DNSリークとは何か
DNSリークとは、ドメイン名(例:example.com)をIPアドレスに変換するためのDNS問い合わせが、意図した経路(通常はVPN経由など)から外れて送られてしまう状態のことです。名前解決は通信の入口になりやすいため、経路が外れると「どのサイトにアクセスしようとしているか」といった手がかりが、別のネットワーク経路側に見える可能性があります。
仕組みの簡単なモデル
DNS問い合わせの流れは、おおむね次のイメージで捉えられます。
- 利用端末がドメイン名を受け取り、IPアドレスを知る必要が生じる
- 端末はDNSサーバへ問い合わせを行い、回答(IPアドレス)を得る
- そのIPアドレスに対してWebなどの通信が行われる
このうち2) の問い合わせ先(どのDNSサーバに向かったか、どの通信経路で送られたか)が、リークかどうかの観点になります。設定上は保護しているつもりでも、実際には端末やアプリが別の手段でDNSを問い合わせていると、結果として別経路に届くことがあります。
DNSリークが起きる主な制限・原因
DNSリークは「どこかが完全に防いでくれるはず」という単純な話ではなく、実装や設定、環境の影響を受けます。よくあるのは次のようなケースです。

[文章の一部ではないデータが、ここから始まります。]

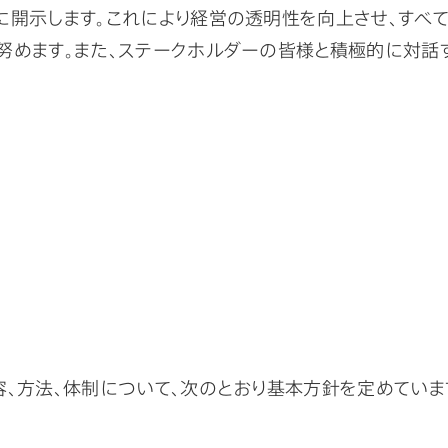
に開示します。これにより経営の透明性を向上させ、すべ
努めます。また、ステークホルダーの皆様と積極的に対話
、方法、体制について、次のとおり基本方針を定めていま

- ネットワークやアプリがDNS問い合わせの送信経路を分けて扱う
- 端末のDNS設定や、使用する仕組み(アプリ内DNS、OS側の解決など)が想定と一致しない
- VPN接続の状態変化(接続開始直後など)で一時的に異なる挙動になる
- ルールがすべての通信に一律に適用されず、対象外が残る
重要なのは、リークは“発生する/しない”が固定ではなく、アクセスするタイミング、使うアプリ、通信の経路、ネットワーク条件によって変わり得る点です。したがって、対策の成否は設定名だけでなく、確認で裏取りする必要があります。
実践的な確認方法
DNSリークの有無は、一般に「DNS問い合わせがどこへ行っているように見えるか」を手がかりに確かめます。ここでは、製品や特定手順に依存しない確認観点をまとめます。
- 端末のDNS問い合わせ先が、意図した経路・設定と一致しているかを確認する
- 端末(またはOS)のDNS設定、利用中のネットワーク状態で参照されるDNSが、期待どおりかを見ます。
- 同じ端末で、保護のON/OFFや接続前後で挙動差が出るかを見る
- 保護が有効な状態と無効な状態で、問い合わせの行き先が変わるかを比較します。
- ブラウザだけでなく、利用アプリの差も確認する
- ブラウザ内で起きていると思っていても、アプリによって名前解決の方法が異なる場合があります。ブラウザ以外(メール、チャット、ストリーミング等)でも同様に見ます。
- テスト対象は複数用意して傾向を掴む
- ドメインによって挙動が変わることがあります。